Reviewed-by: Ritesh Harjani (IBM) <ritesh.list@gmail.com>
Signed-off-by: Jan Kara <jack@suse.cz>
---
 fs/ext4/inode.c | 128 ++++++------------------------------------------
 1 file changed, 16 insertions(+), 112 deletions(-)

diff --git a/fs/ext4/inode.c b/fs/ext4/inode.c
index 1c9dec0d5109..1e125538ceec 100644
--- a/fs/ext4/inode.c
+++ b/fs/ext4/inode.c
@@ -1642,12 +1642,6 @@ static void ext4_print_free_blocks(struct inode *inode)
 	return;
 }
 
-static int ext4_bh_delay_or_unwritten(handle_t *handle, struct inode *inode,
-				      struct buffer_head *bh)
-{
-	return (buffer_delay(bh) || buffer_unwritten(bh)) && buffer_dirty(bh);
-}
-
 /*
  * ext4_insert_delayed_block - adds a delayed block to the extents status
  *                             tree, incrementing the reserved cluster/block
@@ -1962,56 +1956,17 @@ static int __ext4_journalled_writepage(struct page *page,
 }
 
 /*
- * Note that we don't need to start a transaction unless we're journaling data
- * because we should have holes filled from ext4_page_mkwrite(). We even don't
- * need to file the inode to the transaction's list in ordered mode because if
- * we are writing back data added by write(), the inode is already there and if
- * we are writing back data modified via mmap(), no one guarantees in which
- * transaction the data will hit the disk. In case we are journaling data, we
- * cannot start transaction directly because transaction start ranks above page
- * lock so we have to do some magic.
- *
- * This function can get called via...
- *   - ext4_writepages after taking page lock (have journal handle)

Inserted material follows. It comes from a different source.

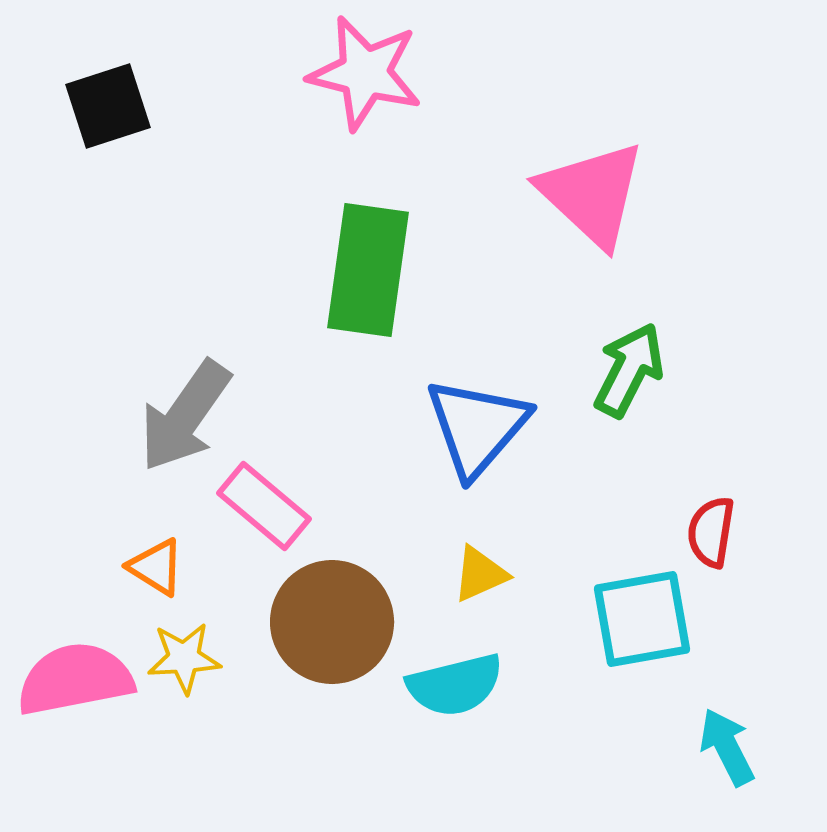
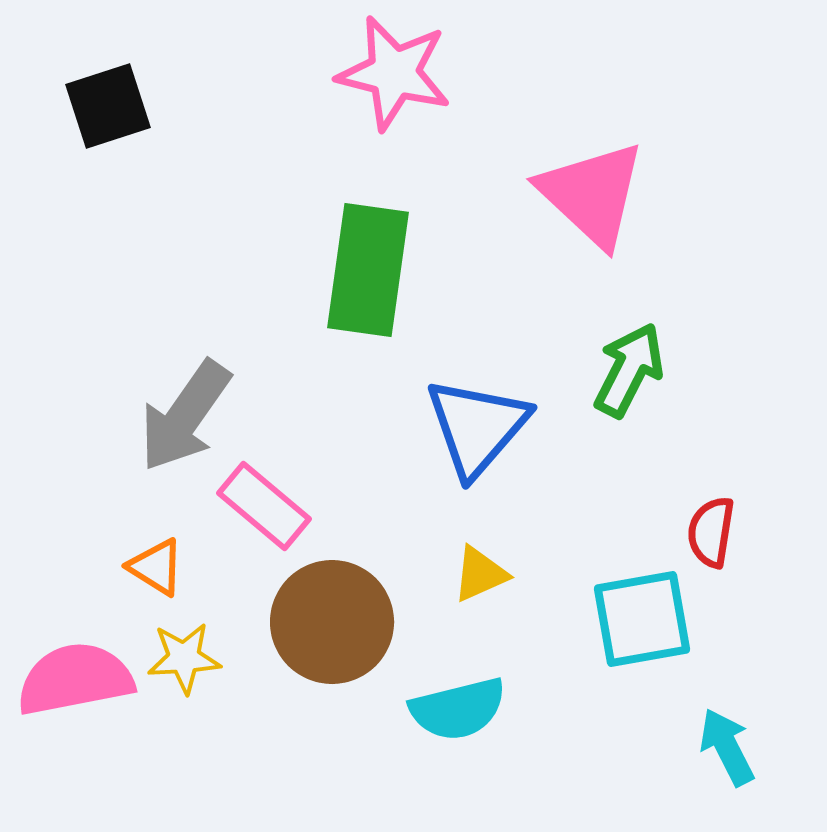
pink star: moved 29 px right
cyan semicircle: moved 3 px right, 24 px down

- *   - journal_submit_inode_data_buffers (no journal handle)
- *   - shrink_page_list via the kswapd/direct reclaim (no journal handle)
- *   - grab_page_cache when doing write_begin (have journal handle)
- *
- * We don't do any block allocation in this function. If we have page with
- * multiple blocks we need to write those buffer_heads that are mapped. This
- * is important for mmaped based write. So if we do with blocksize 1K
- * truncate(f, 1024);
- * a = mmap(f, 0, 4096);
- * a[0] = 'a';
- * truncate(f, 4096);
- * we have in the page first buffer_head mapped via page_mkwrite call back
- * but other buffer_heads would be unmapped but dirty (dirty done via the
- * do_wp_page). So writepage should write the first block. If we modify
- * the mmap area beyond 1024 we will again get a page_fault and the
- * page_mkwrite callback will do the block allocation and mark the
- * buffer_heads mapped.
- *
- * We redirty the page if we have any buffer_heads that is either delay or
- * unwritten in the page.
- *
- * We can get recursively called as show below.
- *
- *	ext4_writepage() -> kmalloc() -> __alloc_pages() -> page_launder() ->
- *		ext4_writepage()
- *
- * But since we don't do any block allocation we should not deadlock.
- * Page also have the dirty flag cleared so we don't get recurive page_lock.
+ * This function is now used only when journaling data. We cannot start
+ * transaction directly because transaction start ranks above page lock so we
+ * have to do some magic.
  */
-static int ext4_writepage(struct page *page,
-			  struct writeback_control *wbc)
+static int ext4_writepage(struct page *page, struct writeback_control *wbc,
+			  void *data)
 {
 	struct folio *folio = page_folio(page);
-	int ret = 0;
 	loff_t size;
 	unsigned int len;
-	struct buffer_head *page_bufs = NULL;
 	struct inode *inode = page->mapping->host;
-	struct ext4_io_submit io_submit;
 
 	if (unlikely(ext4_forced_shutdown(EXT4_SB(inode->i_sb)))) {
 		folio_invalidate(folio, 0, folio_size(folio));
@@ -2036,60 +1991,16 @@ static int ext4_writepage(struct page *page,
 		return 0;
 	}
 
-	page_bufs = page_buffers(page);
-	/*
-	 * We cannot do block allocation or other extent handling in this
-	 * function. If there are buffers needing that, we have to redirty
-	 * the page. But we may reach here when we do a journal commit via
-	 * journal_submit_inode_data_buffers() and in that case we must write
-	 * allocated buffers to achieve data=ordered mode guarantees.
-	 *
-	 * Also, if there is only one buffer per page (the fs block
-	 * size == the page size), if one buffer needs block
-	 * allocation or needs to modify the extent tree to clear the
-	 * unwritten flag, we know that the page can't be written at
-	 * all, so we might as well refuse the write immediately.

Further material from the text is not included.